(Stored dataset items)
== Segment start ==

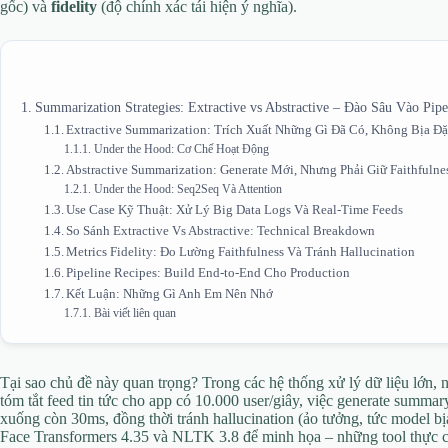
gốc) và
fidelity
(độ chính xác tái hiện ý nghĩa).
Summarization Strategies: Extractive vs Abstractive – Đào Sâu Vào Pipe
Extractive Summarization: Trích Xuất Những Gì Đã Có, Không Bịa Đặ
Under the Hood: Cơ Chế Hoạt Động
Abstractive Summarization: Generate Mới, Nhưng Phải Giữ Faithfulne
Under the Hood: Seq2Seq Và Attention
Use Case Kỹ Thuật: Xử Lý Big Data Logs Và Real-Time Feeds
So Sánh Extractive Vs Abstractive: Technical Breakdown
Metrics Fidelity: Đo Lường Faithfulness Và Tránh Hallucination
Pipeline Recipes: Build End-to-End Cho Production
Kết Luận: Những Gì Anh Em Nên Nhớ
Bài viết liên quan
Tại sao chủ đề này quan trọng? Trong các hệ thống xử lý dữ liệu lớn,
tóm tắt feed tin tức cho app có 10.000 user/giây, việc generate summa
xuống còn 30ms, đồng thời tránh hallucination (ảo tưởng, tức model b
Face Transformers 4.35 và NLTK 3.8 để minh họa – những tool thực c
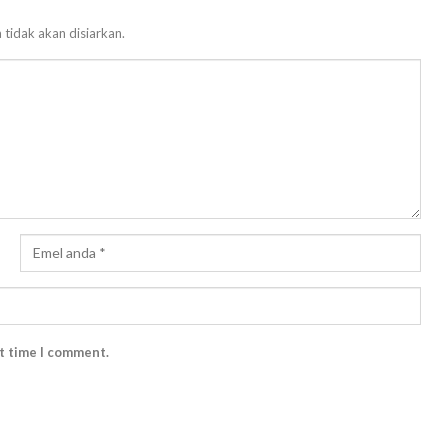
 tidak akan disiarkan.
xt time I comment.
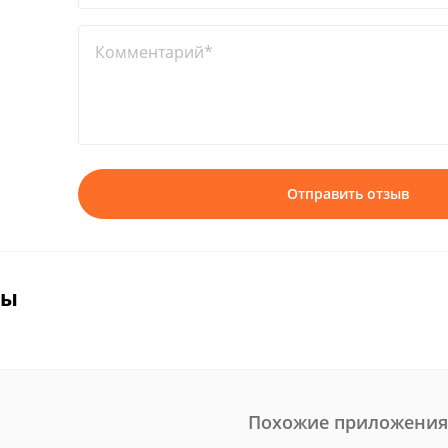
Комментарий*
Отправить отзыв
вы
Похожие приложения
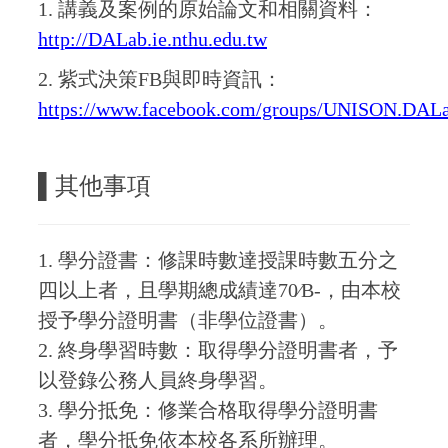
1. 講義及案例的原始論文和相關資料：
http://DALab.ie.nthu.edu.tw
2. 紫式決策FB與即時資訊：
https://www.facebook.com/groups/UNISON.DALa
▌
其他事項
1.
學分證書：修課時數達授課時數五分之
四以上者，且學期總成績達70∕B-，由本校
授予學分證明書（非學位證書）。
2.
終身學習時數：取得學分證明書者，予
以登錄公務人員終身學習。
3.
學分抵免：修業合格取得學分證明書
者，學分抵免依本校各系所辦理。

== Segment end ==

What you are asked to do: Looking at the entries above, how many lines contain the word "Extractive"? Answer with the number alone.

Finished exercise: 3